Mataram meu irmão

STRONG ISLAND, outro indicado ao Oscar de documentário e disponível no Netflix Brasil, é um filme que levanta questões não somente em relação ao apartheid racial ainda ativo nos EUA, como também em relação a si mesmo.

No centro está a família do diretor Yance Ford. Através de depoimentos diretos dele, da irmã e da mãe, além de alguns amigos, relembra-se a morte do querido irmão mais velho, William, assassinado no interior de uma oficina de automóveis em Long Island, 1992. Em princípio, trata-se de um simples fait divers. Um acidente de carro envolvendo William e um empregado da oficina, um acordo informal para conserto do automóvel e uma sucessão de desentedimentos desembocaram na fatídica noite do crime.

A indignação de Yance e seus familiares, marinada ao longo de 25 anos, dirige-se à impunidade do assassino, um homem branco que, segundo eles, nunca foi tratado como sequer um possível culpado. A inevitável racialização do fato se justifica pelo histórico de discrepâncias jurídicas no tratamento entre negros e brancos. No caso da família Ford, os testemunhos acusam de descaso as autoridades policiais e judiciárias, assim como os jurados (todos brancos) que, numa primeira instância, acataram o argumento de legítima defesa e vetaram a abertura de um processo.

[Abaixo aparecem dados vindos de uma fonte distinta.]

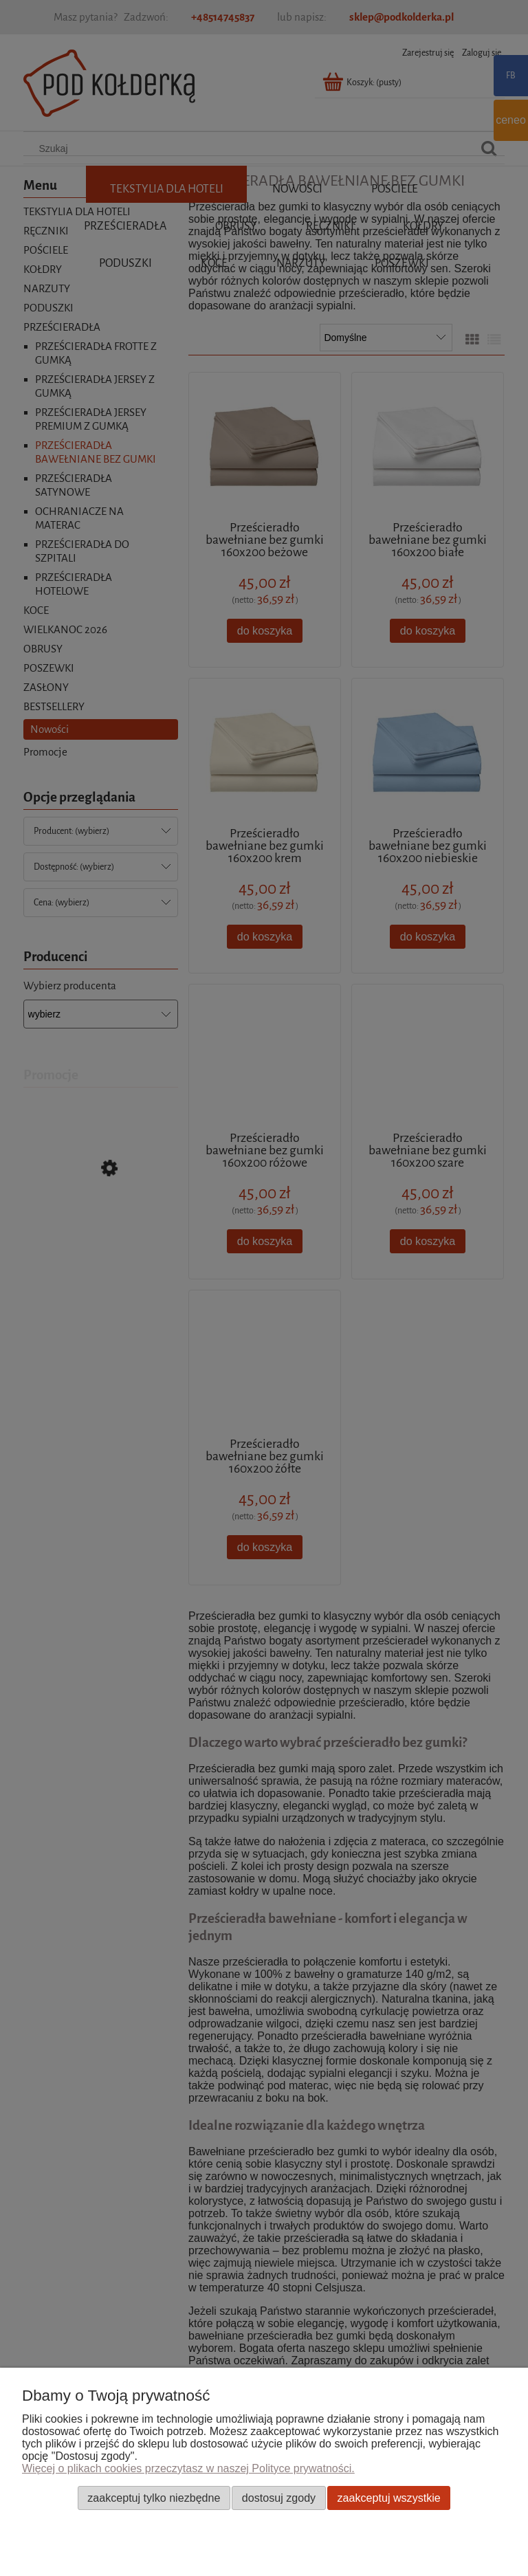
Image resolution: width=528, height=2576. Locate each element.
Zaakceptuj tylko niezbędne (153, 2497)
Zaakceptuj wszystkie (389, 2497)
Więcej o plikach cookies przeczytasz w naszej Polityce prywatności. (188, 2468)
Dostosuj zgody (279, 2497)
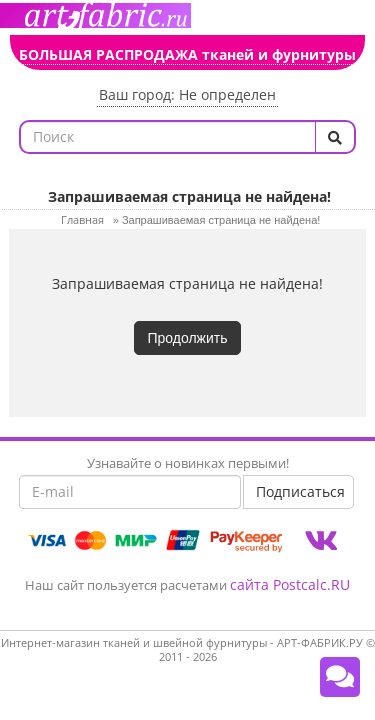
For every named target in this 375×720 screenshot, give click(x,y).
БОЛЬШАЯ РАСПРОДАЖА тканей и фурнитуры (187, 54)
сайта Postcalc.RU (290, 584)
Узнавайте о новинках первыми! (188, 463)
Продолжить (187, 338)
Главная (82, 219)
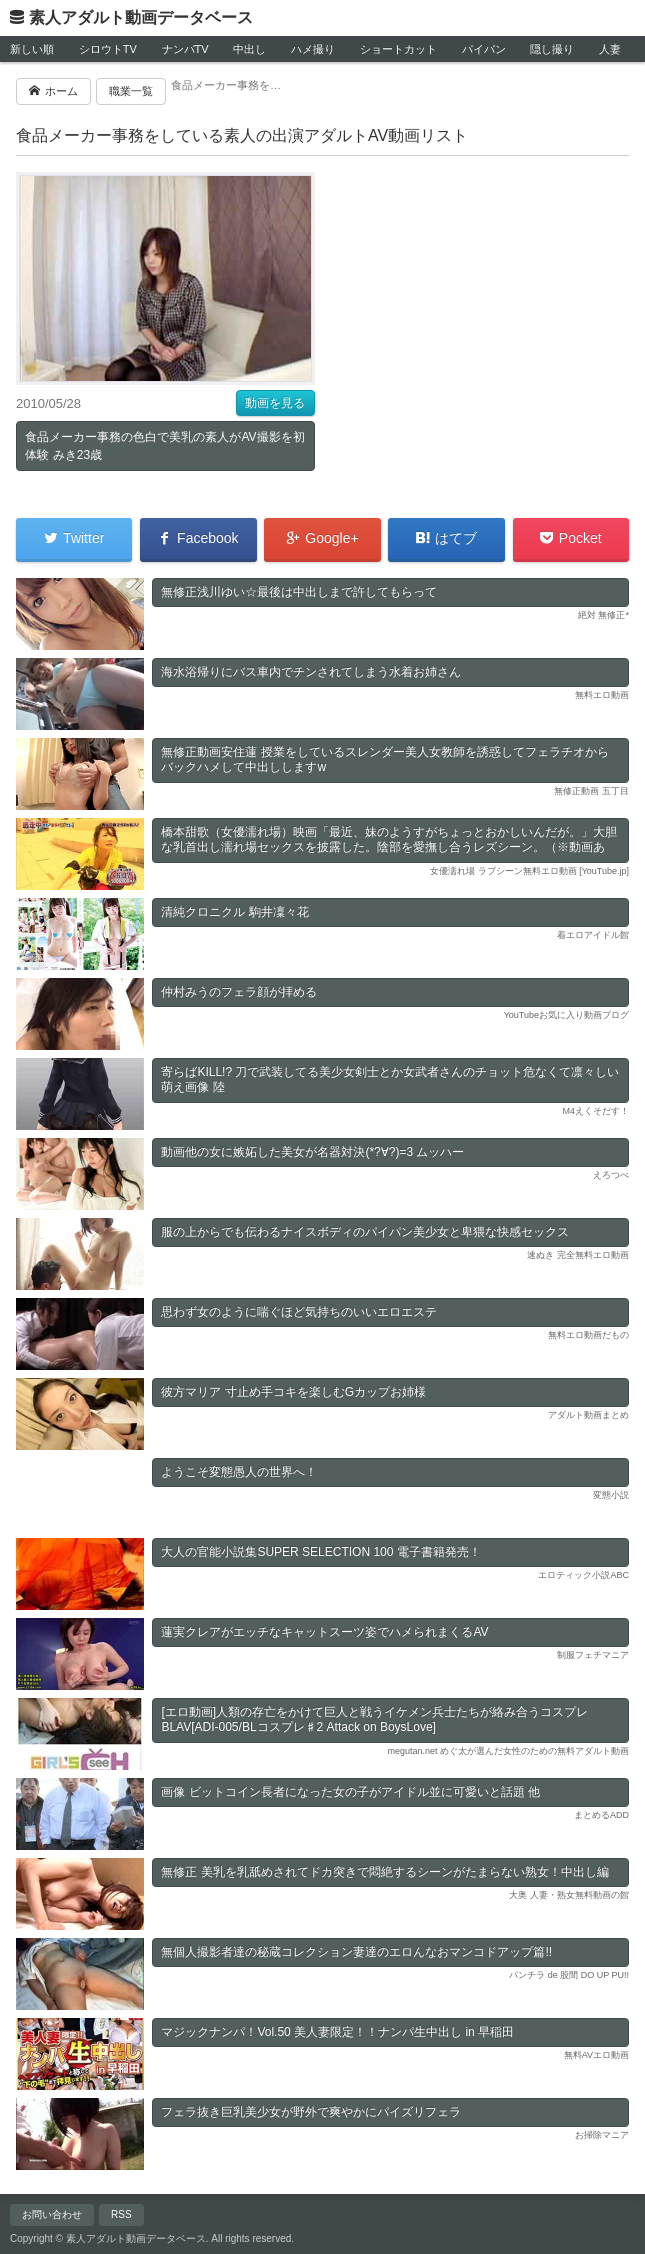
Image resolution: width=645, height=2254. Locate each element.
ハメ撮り (313, 49)
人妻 (610, 49)
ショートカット (398, 49)
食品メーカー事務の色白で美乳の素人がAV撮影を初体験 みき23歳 (164, 446)
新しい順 (32, 49)
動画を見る (275, 403)
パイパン (484, 49)
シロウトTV (108, 49)
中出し (249, 49)
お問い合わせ (52, 2214)
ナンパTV (185, 49)
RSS (121, 2214)
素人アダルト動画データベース (141, 17)
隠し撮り (552, 49)
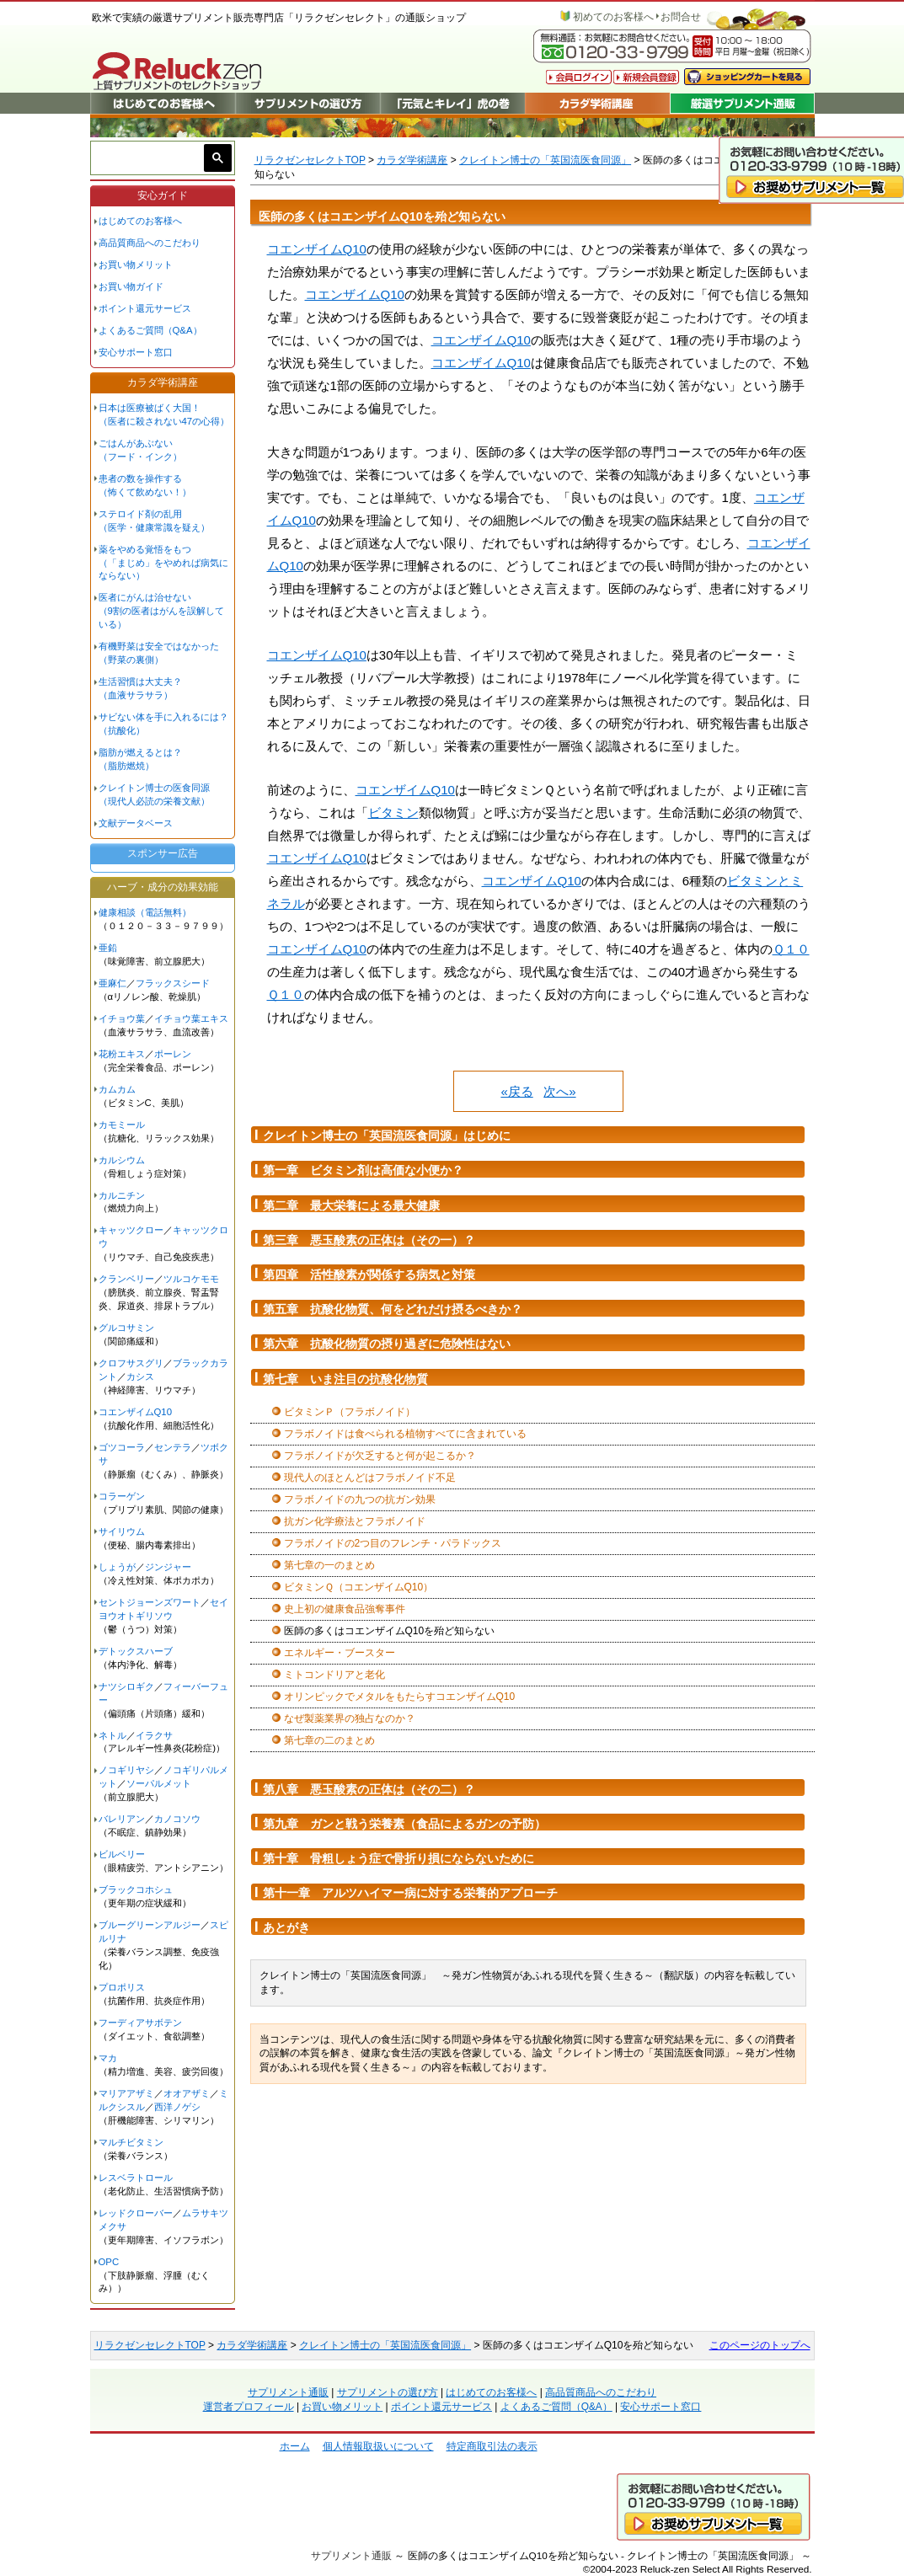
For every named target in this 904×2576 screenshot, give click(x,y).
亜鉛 (108, 948)
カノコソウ (177, 1819)
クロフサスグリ (131, 1363)
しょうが (117, 1567)
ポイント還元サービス (145, 308)
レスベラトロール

Esse retrato de uma família abalada por uma dor duradoura e inconsolável comoveu os votantes da Academia e, pelo menos em princípio, é capaz de tocar a qualquer espectador. Para um Oscar agora balizado pela correção política, STRONG ISLAND oferece uma dupla vantagem: é obra de um negro transgênero. Só bem depois da morte do irmão, Yance Ford assumiu-se como queer e mudou oficialmente de gênero. Ressalte-se ainda que o tópico LGBT é apenas subsidiário num filme centrado, isto sim, num caso de crime e impunidade.

São dignas de nota as semelhanças com o brasileiro Mataram meu Irmão, de Cristiano Burlan, em que pese a diferença quanto aos graus de estruturação das duas famílias.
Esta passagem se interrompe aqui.